Your students are tremendously fortunate to have YOU as their teacher. Don’t let anyone–including yourself–tell you otherwise!

even if you’re kind of a weirdo
No one else cares about your students like you do.
This makes you uniquely able to exercise the patience that teaching often requires and to advocate for your students–with the administration, with other teachers, in the community, with their parents, . . . . I know you care about your students and your craft, or else you wouldn’t be reading this blog!
No one else knows your students’ interests, proficiencies, distractors, and relationships to each other like you do.

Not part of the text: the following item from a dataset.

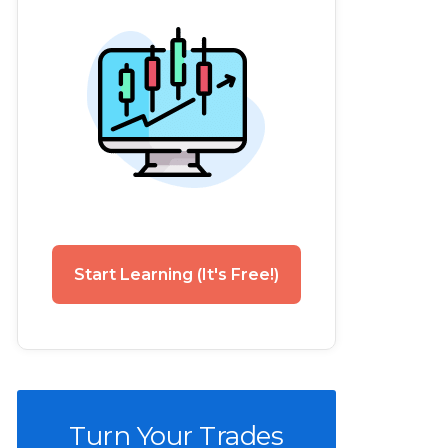
Start Learning (It's Free!)
Turn Your Trades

This makes you uniquely able to connect with students, tailor interactions and resources to their precise needs, be aware of potential triggers of discomfort or interpersonal problems, and help students recognize or create links between what they experience in your class and what they experience in other classes or in life in general.
No one else has your combination of personality, skills, experiences, and interests.
This makes you uniquely able to craft conversations, tasks, lessons, and units that will actually work for YOU and, thus, for your students. If you’ve never done so before, consider making list of your skills, experiences, and interests, and spending some time thinking about how you can capitalize on these to maximize your and your students’ joy and success!
YOU are the best thing for your students!
(see also: You Can’t Out-Candice Candice)
This installment in the series of reflections on iFLT 2018 and Express Fluency 2018 is inspired by the countless marvelous persons I met there, all of them caring, curious, devoted, tenacious, gold-hearted, eager to grow, eager to share, ready to thrive. To see other posts in the series, start here. The series-within-a-series on Your Teaching Body returns next week!
[Added September 22, 2019] Video 5 in the Tuned-In Teacher Mantra series is based on this post:
Thanks Justin! Needed this.
I’m glad the post found its way to you, Afton!
Such a nice message. Thanks!
Sure thing =)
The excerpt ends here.